The Club for Old Prague keeps an eye on new building in the Czech capital


By Alena Skodova The Club for Old Prague brings together devotees of old Prague, whose main goal is to protect the city's architectural and urban qualities against insensitive new development. It has just celebrated its 102nd birthday.

The Club for Old Prague has an illustrious history. To find out more about its roots I spoke with one of its members, the architect Martin Krise:

"The club started in a period when in Prague was a big development around the historical core. At the end of the century money came to the centre of the city, and a big reconstruction of the Old Town started after the example of Paris. At that time many historical houses disappeared and were replaced by a new scheme. But people found out that it was not good to destroy everything and started to fight against the magistrate and against the government in Vienna trying to find some rules for building in Prague and to interpret new ideas for preservation. The members were important people of the city council who wanted to express their opinion not to the council, but they wanted to act as private persons."
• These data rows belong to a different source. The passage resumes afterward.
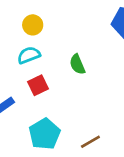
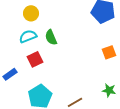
green semicircle: (77, 64) -> (51, 37), moved

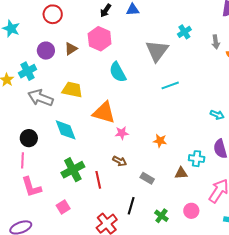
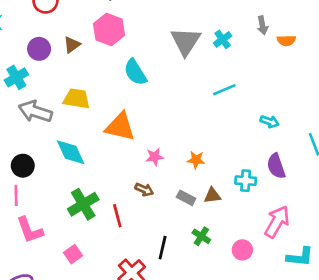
cyan cross: (184, 32) -> (223, 39), moved
cyan line: (170, 85) -> (224, 90), moved
pink star: (122, 133) -> (155, 157), moved
brown triangle: (181, 173) -> (212, 196), moved
gray rectangle: (147, 178) -> (186, 198), moved
green cross: (161, 216) -> (201, 236), moved

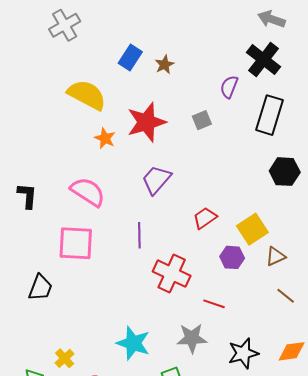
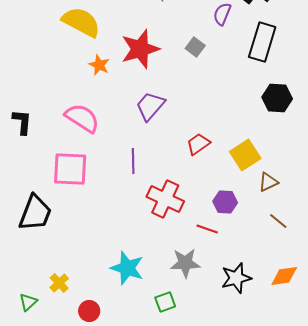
gray square: (202, 120) -> (195, 47), turned -30
purple hexagon: (232, 257) -> (225, 202), moved
black trapezoid: (40, 288) -> (35, 213), size x1.4

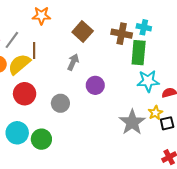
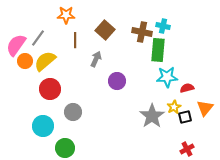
brown line: (34, 50) -> (75, 40), moved
gray circle: (60, 103) -> (73, 112), moved
green circle: (41, 139) -> (65, 148), moved

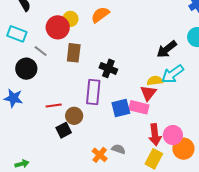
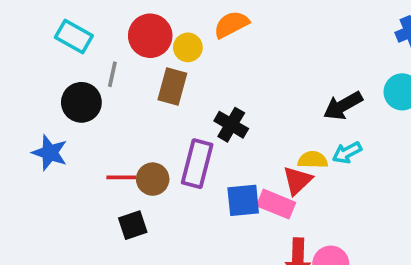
yellow circle: (70, 19) -> (188, 47), moved
gray line: (41, 51) -> (112, 74), turned 56
cyan arrow: (173, 74) -> (347, 153), size x0.7
brown circle: (74, 116) -> (153, 179), moved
In the course of over a hundred years, the Club for Ancient Prague has fought many a battle, but only some ended in victory. Mr. Krise told me about one of the most famous cases:

"We have had some victories and of course many disasters, but this one is very nice and it was very simple: Charles bridge, which is one of the most beautiful bridges in the world, had a tram - and that old tram, because the bridge was so beautiful, had no wires, but a cable beneath the pavement. They maintained it very badly and it did not work well, and the magistrate came to the idea that there should be wires above the tram. The Club for Old Prague was against it and an architect drew a sketch of Prague Castle and St. Vitus cathedral and the statues on the bridge - and the wires. It was so simple that everybody could understand this very quickly, so the public opinion was so strong that wires were not allowed. Another bridge was built and the tram was removed onto the new bridge."

Since the fall of Communism, which has seen a huge building boom in Prague, the Club for Old Prague has been closely watching developments in the city centre and has been assessing their integration into the existing fabric of the city - especially since 1992, when Prague's ancient centre was included in the UNESCO list of World Heritage Sites.